Data:
====================

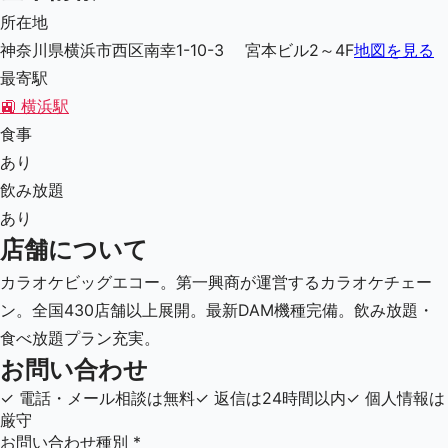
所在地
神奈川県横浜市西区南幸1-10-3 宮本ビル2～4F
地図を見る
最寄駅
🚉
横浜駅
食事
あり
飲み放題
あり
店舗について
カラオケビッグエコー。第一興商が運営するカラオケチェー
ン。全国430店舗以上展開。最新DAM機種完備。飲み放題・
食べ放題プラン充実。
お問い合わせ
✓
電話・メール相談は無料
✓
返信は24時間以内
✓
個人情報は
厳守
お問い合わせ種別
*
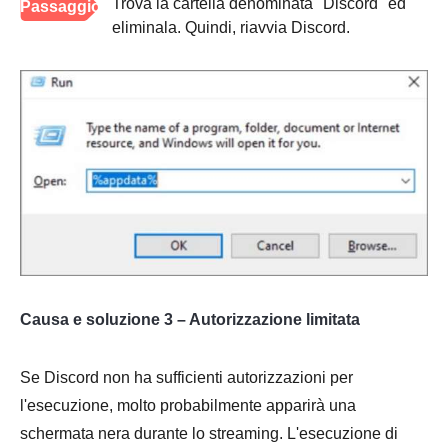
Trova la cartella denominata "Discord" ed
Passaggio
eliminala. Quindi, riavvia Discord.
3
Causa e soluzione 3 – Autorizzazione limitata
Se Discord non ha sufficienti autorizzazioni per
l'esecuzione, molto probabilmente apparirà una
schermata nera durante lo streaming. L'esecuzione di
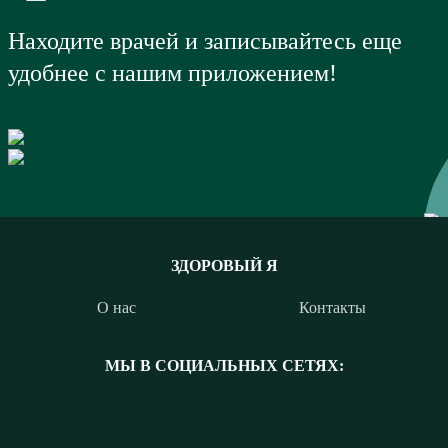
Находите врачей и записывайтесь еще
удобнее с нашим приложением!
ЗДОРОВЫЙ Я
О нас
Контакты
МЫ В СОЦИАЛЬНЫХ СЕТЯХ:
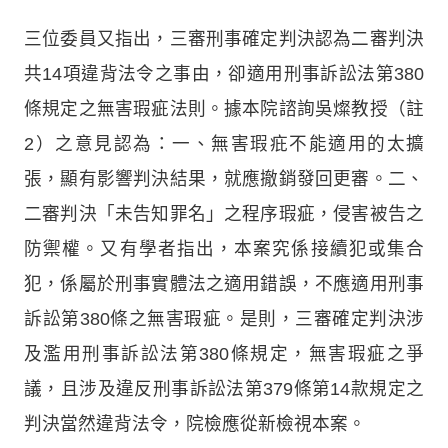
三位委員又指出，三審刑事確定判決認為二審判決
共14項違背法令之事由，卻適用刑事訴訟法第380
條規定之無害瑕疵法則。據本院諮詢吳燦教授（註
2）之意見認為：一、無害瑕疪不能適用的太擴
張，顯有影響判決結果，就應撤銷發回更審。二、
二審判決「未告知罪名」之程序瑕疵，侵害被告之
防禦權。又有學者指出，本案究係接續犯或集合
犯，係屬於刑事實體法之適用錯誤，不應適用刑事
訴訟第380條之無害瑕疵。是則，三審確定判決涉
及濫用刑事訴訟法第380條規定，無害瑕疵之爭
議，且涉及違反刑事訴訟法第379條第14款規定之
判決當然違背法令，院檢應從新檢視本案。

====================

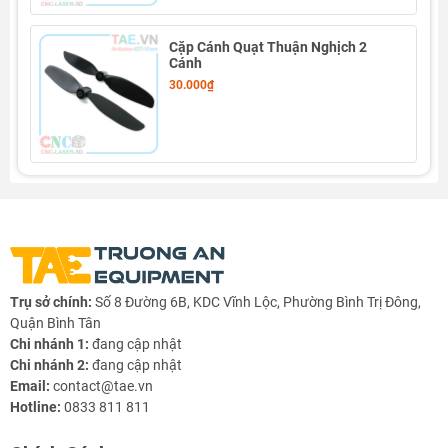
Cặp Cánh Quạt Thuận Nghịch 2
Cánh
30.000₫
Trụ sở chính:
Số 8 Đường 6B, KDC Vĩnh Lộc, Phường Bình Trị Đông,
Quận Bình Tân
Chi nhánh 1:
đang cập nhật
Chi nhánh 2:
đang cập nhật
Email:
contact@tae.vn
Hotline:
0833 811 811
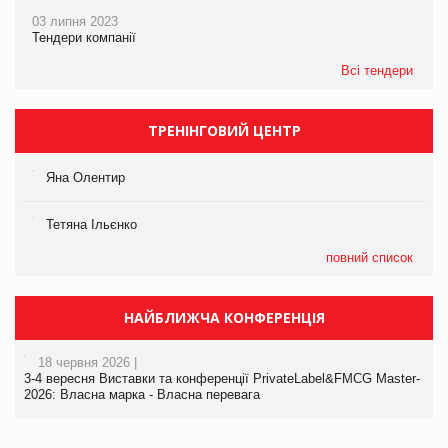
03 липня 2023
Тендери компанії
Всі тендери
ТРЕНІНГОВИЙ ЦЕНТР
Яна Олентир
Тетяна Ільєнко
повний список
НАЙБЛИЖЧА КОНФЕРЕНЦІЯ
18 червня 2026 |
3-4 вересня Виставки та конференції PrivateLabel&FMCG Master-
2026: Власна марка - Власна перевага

====================

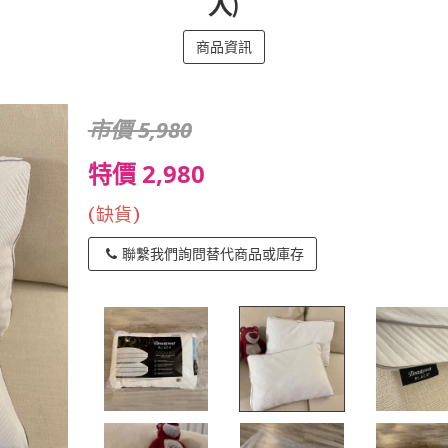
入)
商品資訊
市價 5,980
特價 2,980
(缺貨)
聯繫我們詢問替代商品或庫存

====================

What is being asked: Each line that contains the string "Discord" should be copied from the data above.

Result of this task:
Trova la cartella denominata "Discord" ed
eliminala. Quindi, riavvia Discord.
Se Discord non ha sufficienti autorizzazioni per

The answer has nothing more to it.